Monday, September 15, 2008

Fleet Foxes Q & A

My interview with Fleet Foxes' Casey Wescott appears in this week's WE.

Fleet Foxes Q & A

By Andrea Warner

They look a lot like any other indie band coming out of Seattle: five guys (mostly bearded), dressed in various states of button-downs and jeans, with a penchant for posing regally or vulnerably—legs crossed, folded to their sides, or tucked up to their chests. But it's not the look that has music critics drooling and legions of fans buying up their self-titled debut, released this past June. Fleet Foxes is all about sound: a finely crafted and layered amalgamation of guitars, keyboards, percussion, and vocal harmonies.

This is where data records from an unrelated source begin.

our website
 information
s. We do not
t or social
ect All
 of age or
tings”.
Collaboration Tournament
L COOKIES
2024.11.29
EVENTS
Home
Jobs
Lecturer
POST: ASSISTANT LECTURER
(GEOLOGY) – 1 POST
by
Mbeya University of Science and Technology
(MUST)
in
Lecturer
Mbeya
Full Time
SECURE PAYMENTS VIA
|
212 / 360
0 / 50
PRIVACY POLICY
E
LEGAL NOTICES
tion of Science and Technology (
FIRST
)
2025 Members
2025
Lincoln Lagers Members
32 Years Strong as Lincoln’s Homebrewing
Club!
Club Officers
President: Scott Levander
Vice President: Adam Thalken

The sound of the sixties with a distinctly modern infusion of present-day indie pop sensibility.

WE caught up with Fleet Foxes keyboardist Casey Wescott on the phone from his Seattle home, taking a mini-break before launching back out onto the road for the band's fall tour.

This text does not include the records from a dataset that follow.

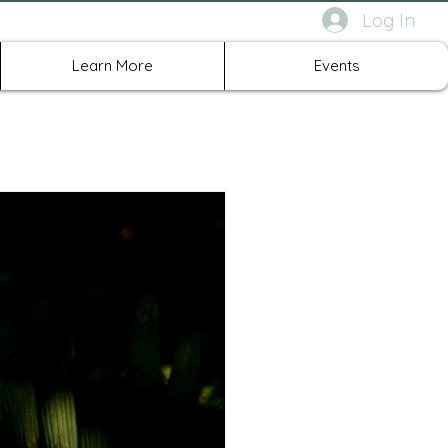
Log In
rth Richland Hills TX
Learn More
Events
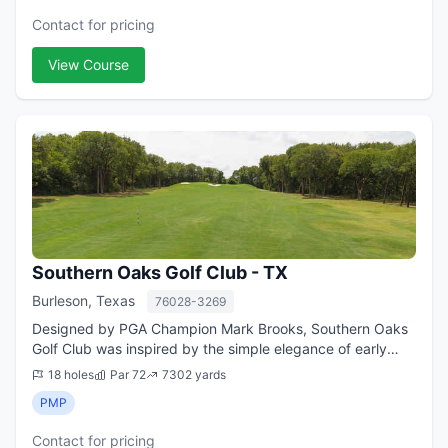
Contact for pricing
View Course
Southern Oaks Golf Club - TX
Burleson, Texas
76028-3269
Designed by PGA Champion Mark Brooks, Southern Oaks
Golf Club was inspired by the simple elegance of early
American courses and the time-honored links of Scotland.
18 holes
Par 72
7302 yards
This spectacular daily-fee course...
PMP
Contact for pricing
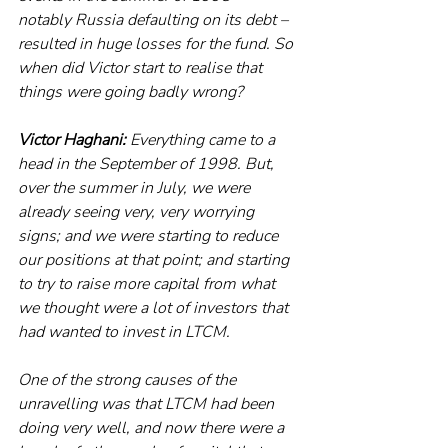
notably Russia defaulting on its debt – 
resulted in huge losses for the fund. So 
when did Victor start to realise that 
things were going badly wrong? 
Victor Haghani:
 Everything came to a 
head in the September of 1998. But, 
over the summer in July, we were 
already seeing very, very worrying 
signs; and we were starting to reduce 
our positions at that point; and starting 
to try to raise more capital from what 
we thought were a lot of investors that 
had wanted to invest in LTCM.
One of the strong causes of the 
unravelling was that LTCM had been 
doing very well, and now there were a 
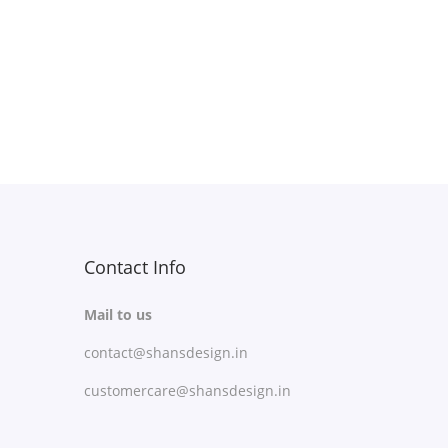
Free Shipping
Select options
T
Add to Wishlist
h
i
s
p
r
Contact Info
o
d
Mail to us
u
contact@shansdesign.in
c
customercare@shansdesign.in
t
h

Is the band's approach to songwriting a collaborative effort?
Because we all make music in different bands, the focus is using [front-man's] Robin's basic material. Like he'll have a melody or a chord progression or lyrics, even a full song. it sort of runs the map on how we approach songs and the sorts of collaboration that occur on each song. To me it's more interesting developing Robin's ideas based on my interpretation--working with his base and adding to it.

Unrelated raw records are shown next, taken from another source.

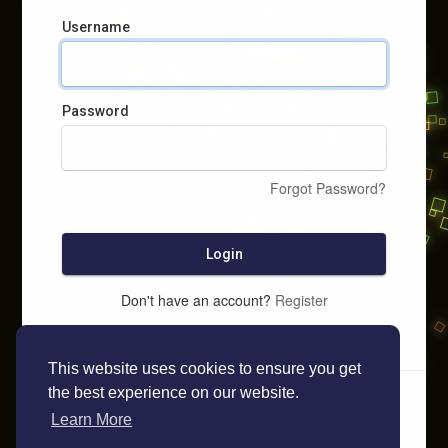
Username
Password
Forgot Password?
Login
Don't have an account?
Register
This website uses cookies to ensure you get
the best experience on our website.
Learn More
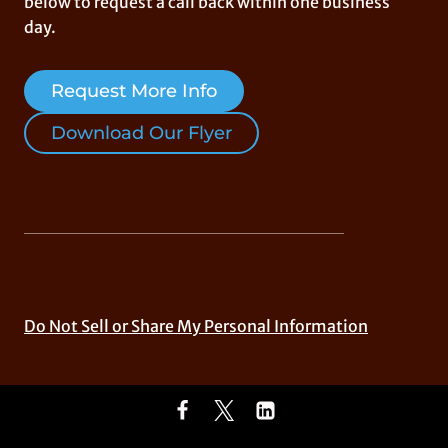
below to request a call back within one business
day.
Request More Info
Download Our Flyer
Do Not Sell or Share My Personal Information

Are you already working towards your next album?
Oh yeah, absolutely. It's hard to execute your ideas as a full band though sometimes, just because we don't have much time to practice. We work really fast though. We just need to get a few more chunks of time.

Are you working on a different sound for the next album, or an expansion on what you've done with this one?
I can say confidently that I don't know what the record's going to sound like. It's always sort of weird. It's very bizarre to me how somebody would know what the record is going to sound like before they have done it. You know what I'm saying? Even if you're just trying to execute a musical idea that you have in your mind, like, there's still so much that can happen. I would never want to put constraints on that, and so in doing so you relinquish control of what it's going to sound like.

Was it overwhelming to be signed to a label that had helped define so many different sounds and the Seattle music scene?
Oh gosh...I'm not really the type of person who gets signed to a label and looks around and thinks 'Oh, look at all my peers.' It doesn't feel like that at all. You don't feel like a peer to {Mudhoney's] Mark Arm, you know? Their roster over the years has been really rad, but I will say that growing up in Seattle, as a kid I knew people who had records with them and was exposed to them. So I had a bit of a taste of the characters. But, really, it's just all been overwhelming.